Scaredy Cat [AUDIO/2005.10.?]

 

☆☆☆


  Scaredy Cat has the unfavorable reputation among many Big Finish fans as one of the worst stories ever produced. My two cents on the notion is that it's... well, it's not one of the worst things they've done, surely. In fact, I wouldn't even say this is as terrible as many people say. It's just a total mess, that's all.

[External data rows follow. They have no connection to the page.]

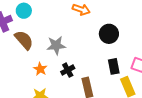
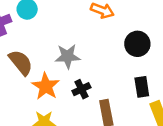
brown semicircle: (24, 40) -> (21, 62), moved
orange star: (40, 69) -> (46, 86), size x1.5

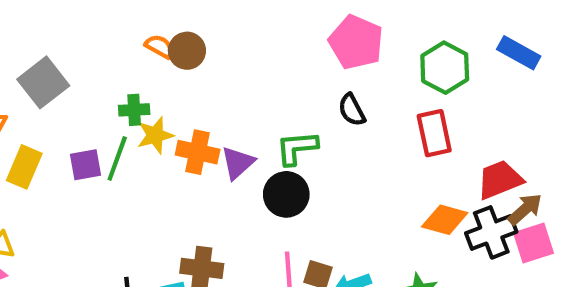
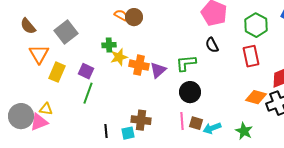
green line: (117, 158) -> (88, 93), moved
purple square: (86, 165) -> (86, 71), turned 35
black circle: (286, 194) -> (190, 92), moved

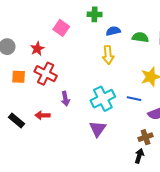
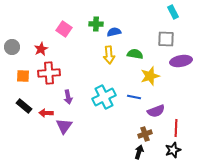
green cross: (95, 14) -> (96, 24), moved
green semicircle: (140, 37) -> (135, 54), moved
red cross: (46, 74) -> (49, 73), turned -30
black rectangle: (16, 121) -> (24, 106), moved
purple triangle: (98, 129) -> (64, 126), moved

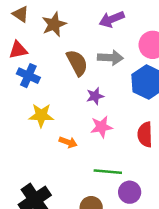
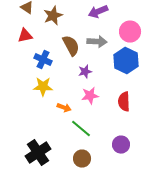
blue cross: (28, 76) -> (43, 60), moved
green line: (108, 172) -> (81, 129), moved, turned 35
purple circle: (130, 192) -> (121, 145), moved

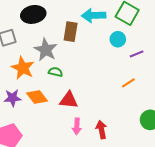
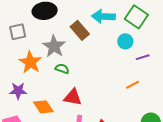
brown rectangle: (71, 32) -> (80, 30), turned -54
orange diamond: (37, 97) -> (43, 107), moved

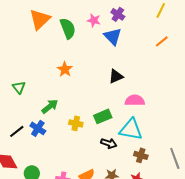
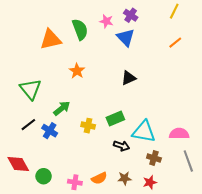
orange triangle: (40, 19) -> (51, 39), moved, turned 30
green triangle: (19, 87) -> (30, 89), size x1.6
pink semicircle: (135, 100) -> (179, 134), moved
black line: (17, 131) -> (28, 125), moved

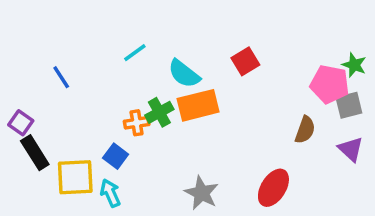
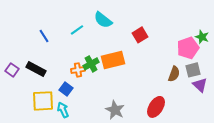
cyan semicircle: (184, 74) -> (103, 20), moved
blue line: (61, 77) -> (44, 36), moved
pink pentagon: (330, 84) -> (188, 48), turned -30
gray square: (349, 105) -> (193, 70), moved
black rectangle: (35, 153) -> (36, 69), moved, turned -30

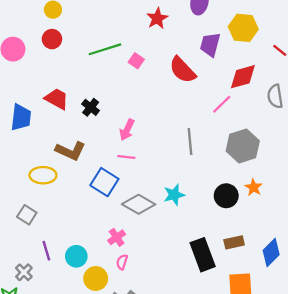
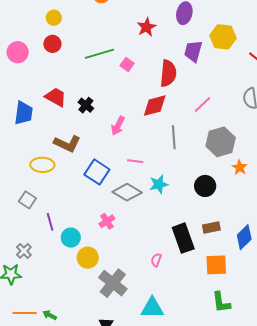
red semicircle: (183, 70) -> (168, 73), turned -132
red diamond: (243, 77) -> (155, 106), moved
pink line: (126, 157) -> (135, 161), moved
orange star: (254, 187) -> (240, 167), moved
purple line: (46, 251) -> (50, 222), moved
pink semicircle: (122, 262) -> (156, 260), moved

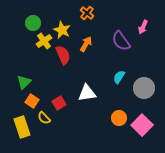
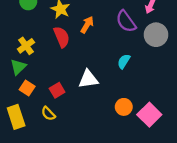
yellow cross: (44, 41) -> (26, 46), moved
gray circle: (144, 88) -> (156, 35), moved
yellow semicircle: (44, 118) -> (48, 114), moved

  Paul McGann is an actor that usually performs as strong as the script is, which means that he sounds positively bored off his wits in this one. India Fisher and Conrad Westmaas try to bring life into it, and I'm not saying McGann doesn't do exactly that  I'm just saying that he sounds uninterested while doing it, almost as if he can barely contain his annoyance but goes along with the production anyway. It's not exactly the best impression to get from a story, and unfortunately for Scaredy Cat, that aspect is not the worst. See, Scaredy Cat feels like a 180-degree inverse of The Twilight Kingdom (also written by Will Shindler) in that while The Twilight Kingdom is a story with one central idea stretched to irritable lengths, while Scaredy Cat has enough ideas — creative ones at that — for a three-hour epic crammed into a single hour. As you can imagine, the result is an incredible mess that feels as if every single character was created for exposition. The fact that even these expositions are written in such a way that for the entirety of episode 4, the Doctor has to become Shindler's loudspeaker and tell everyone the entire plot from the ground up! 

*:・゚✧*:・゚  

  I don't need to go on, Scaredy Cat is bad, plain and simple. Is it one of the worst things Big Finish has done, however? I still hesitate to concur with that statement, purely on the fact that I enjoy these individual ideas too much to outright hate the end result. Sure, this feels more like a scrapbook of shower thoughts than anything, but those shower thoughts show genuine creativity and ambition. I can't fault Will Shindler for trying something different and bold in a range that was beginning to lose a bit of steam at this stage... but I can fault Scaredy Cat's rushed nature. In the way that it takes away coherence but adds very little artistic merit in its place (for a good example of an inverse of this situation, check out the masterful film Inland Empire by David Lynch), I'd say this most resembles a well-meaning and slightly insufferable student film.